Salmeterol is an effective long-acting beta(2)-agonist
bronchodilator, able to inhibit, as a single dose, asthmatic responses induced by several stimuli including
allergen, and the subsequent increase in sputum
eosinophilia. Aim of the present study was to investigate whether these effects of
salmeterol persisted after 1 week of continuous treatment, or whether a loss of the bronchoprotective effects of
salmeterol can occur over time. We investigated in a cross-over double blind placebo-controlled study, the protective effect of 1 week treatment with
salmeterol on
allergen-induced early and late responses and the associated airway
inflammation in 15 atopic asthmatic subjects. Eosinophil percentage and
Eosinophil Cationic Protein (ECP) concentration in peripheral blood and in hypertonic saline induced sputum were measured at baseline and 24 h after
allergen inhalation.
Salmeterol partially inhibited early asthmatic response, but it did not inhibit late asthmatic response in comparison with placebo.

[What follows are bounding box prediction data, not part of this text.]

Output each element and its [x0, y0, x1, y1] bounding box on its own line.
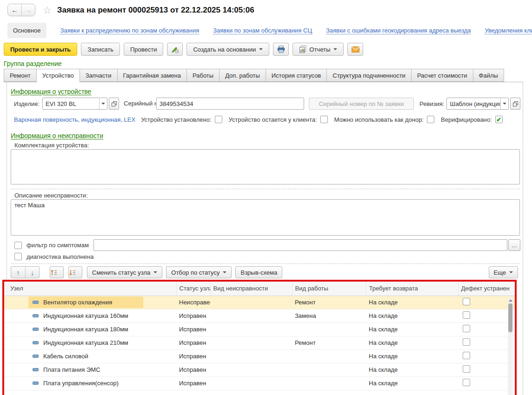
device-stays-checkbox[interactable] [320, 116, 328, 123]
sort-descending-button[interactable] [68, 266, 82, 278]
table-row[interactable]: Индукционная катушка 180мм Исправен На с… [4, 323, 515, 336]
table-row[interactable]: Индукционная катушка 160мм Исправен Заме… [4, 309, 515, 323]
equipment-textarea[interactable] [11, 149, 520, 184]
separator [11, 263, 520, 264]
donor-checkbox[interactable] [427, 116, 434, 123]
column-header-fault-type[interactable]: Вид неисправности [210, 282, 292, 296]
chevron-down-icon[interactable] [99, 98, 107, 109]
fault-description-label: Описание неисправности: [14, 192, 88, 199]
post-button[interactable]: Провести [124, 43, 164, 56]
revision-open-button[interactable] [510, 98, 520, 110]
diagnostics-done-label: диагностика выполнена [27, 253, 93, 260]
tab-repair[interactable]: Ремонт [4, 69, 37, 82]
tab-cost-calc[interactable]: Расчет стоимости [411, 69, 473, 82]
tab-files[interactable]: Файлы [473, 69, 504, 82]
node-fault-type [210, 323, 292, 336]
nav-link-geocoding-errors[interactable]: Заявки с ошибками геокодирования адреса … [326, 27, 471, 34]
scrollbar-thumb[interactable] [508, 303, 512, 332]
row-marker-icon [33, 368, 39, 371]
table-row[interactable]: Кабель силовой Исправен На складе [4, 349, 515, 363]
nav-link-client-notifications[interactable]: Уведомления клиентам о и [485, 27, 532, 34]
node-status: Исправен [176, 336, 210, 349]
scroll-up-icon[interactable] [508, 297, 513, 303]
nodes-table-body: Вентилятор охлаждения Неисправен Ремонт … [4, 296, 515, 390]
column-header-node[interactable]: Узел [4, 282, 176, 296]
nav-item-main[interactable]: Основное [7, 23, 47, 38]
post-document-button[interactable] [167, 43, 183, 56]
more-button[interactable]: Еще [489, 266, 518, 278]
table-row[interactable]: Плата управления(сенсор) Исправен На скл… [4, 376, 515, 390]
product-open-button[interactable] [109, 98, 119, 110]
tab-device[interactable]: Устройство [36, 69, 80, 82]
forward-button[interactable]: → [21, 4, 35, 16]
defect-fixed-checkbox[interactable] [463, 311, 470, 319]
table-row[interactable]: Плата питания ЭМС Исправен На складе [4, 363, 515, 376]
node-fault-type [210, 349, 292, 363]
tab-works[interactable]: Работы [186, 69, 219, 82]
nav-link-service-zones[interactable]: Заявки по зонам обслуживания СЦ [213, 27, 312, 34]
device-info-section-title[interactable]: Информация о устройстве [11, 88, 91, 95]
tab-spares[interactable]: Запчасти [80, 69, 118, 82]
nav-link-distribution-zones[interactable]: Заявки к распределению по зонам обслужив… [60, 27, 200, 34]
revision-combo[interactable]: Шаблон (индукционная [446, 98, 509, 110]
node-fault-type [210, 309, 292, 323]
node-return-state: На складе [366, 376, 458, 390]
checkbox-group-donor: Можно использовать как донор: [334, 116, 435, 123]
favorite-star-icon[interactable]: ☆ [43, 5, 52, 15]
tab-warranty-replacement[interactable]: Гарантийная замена [117, 69, 187, 82]
diagnostics-row: диагностика выполнена [14, 253, 93, 260]
table-row[interactable]: Вентилятор охлаждения Неисправен Ремонт … [4, 296, 515, 309]
tab-subordination[interactable]: Структура подчиненности [326, 69, 412, 82]
print-button[interactable] [273, 43, 289, 56]
move-up-button[interactable]: ↑ [11, 267, 25, 278]
table-row[interactable]: Индукционная катушка 210мм Исправен Ремо… [4, 336, 515, 349]
tab-status-history[interactable]: История статусов [266, 69, 327, 82]
product-type-link[interactable]: Варочная поверхность, индукционная, LEX [14, 116, 135, 123]
save-button[interactable]: Записать [81, 43, 120, 56]
device-installed-checkbox[interactable] [215, 116, 222, 123]
verified-checkbox[interactable] [495, 116, 503, 123]
chevron-down-icon[interactable] [500, 98, 508, 109]
report-doc-icon [299, 46, 306, 53]
fault-info-section-title[interactable]: Информация о неисправности [11, 132, 103, 139]
symptom-filter-ellipsis-button[interactable]: ... [508, 239, 520, 251]
change-node-status-button[interactable]: Сменить статус узла [87, 266, 162, 278]
mail-button[interactable] [347, 43, 363, 56]
sort-ascending-button[interactable] [50, 266, 64, 278]
column-header-return[interactable]: Требует возврата [366, 282, 458, 296]
symptom-filter-checkbox[interactable] [14, 242, 22, 249]
move-down-button[interactable]: ↓ [25, 267, 39, 278]
explode-scheme-button[interactable]: Взрыв-схема [235, 266, 282, 278]
filter-by-status-button[interactable]: Отбор по статусу [166, 266, 232, 278]
node-return-state: На складе [366, 336, 458, 349]
diagnostics-done-checkbox[interactable] [14, 253, 22, 260]
node-return-state: На складе [366, 349, 458, 363]
defect-fixed-checkbox[interactable] [463, 338, 470, 346]
defect-fixed-checkbox[interactable] [463, 365, 470, 373]
defect-fixed-checkbox[interactable] [463, 352, 470, 359]
column-header-defect-fixed[interactable]: Дефект устранен [458, 282, 515, 296]
column-header-status[interactable]: Статус узла [176, 282, 210, 296]
defect-fixed-checkbox[interactable] [463, 325, 470, 332]
separation-group-link[interactable]: Группа разделение [4, 60, 62, 67]
table-scrollbar[interactable] [508, 297, 513, 395]
column-header-work-type[interactable]: Вид работы [292, 282, 366, 296]
product-combo[interactable]: EVI 320 BL [42, 98, 107, 110]
chevron-down-icon [509, 271, 513, 275]
arrow-up-icon: ↑ [16, 269, 20, 276]
node-name: Кабель силовой [43, 353, 88, 360]
defect-fixed-checkbox[interactable] [463, 379, 470, 386]
post-and-close-button[interactable]: Провести и закрыть [4, 43, 77, 56]
back-button[interactable]: ← [8, 4, 21, 16]
checkbox-group-verified: Верифицировано: [441, 116, 503, 123]
fault-description-textarea[interactable]: тест Маша [11, 199, 520, 236]
serial-input[interactable]: 3849534534 [156, 98, 304, 110]
node-work-type: Ремонт [292, 336, 366, 349]
defect-fixed-checkbox[interactable] [463, 298, 470, 305]
checkbox-group-stays-with-client: Устройство остается у клиента: [229, 116, 328, 123]
row-marker-icon [33, 328, 39, 331]
symptom-filter-input[interactable] [93, 239, 507, 251]
tab-extra-works[interactable]: Доп. работы [219, 69, 266, 82]
reports-button[interactable]: Отчеты [293, 43, 344, 56]
create-based-on-button[interactable]: Создать на основании [186, 43, 269, 56]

Salmeterol did not inhibit also the increase in sputum eosinophils percentage 24 h after
allergen inhalation (E%, median: 22.7 and 15%, after placebo and after
salmeterol respectively, p=n.s. between two post-
allergen sputum samples). Also, the increase in blood eosinophils and both sputum and serum ECP at 24 h after
allergen challenge was not affected by
salmeterol pre-treatment. In conclusion, 1 week treatment with
salmeterol causes a loss of its protective effect on
allergen-induced airway bronchoconstriction, and does not prevent the subsequent increase in sputum and serum eosinophilic markers.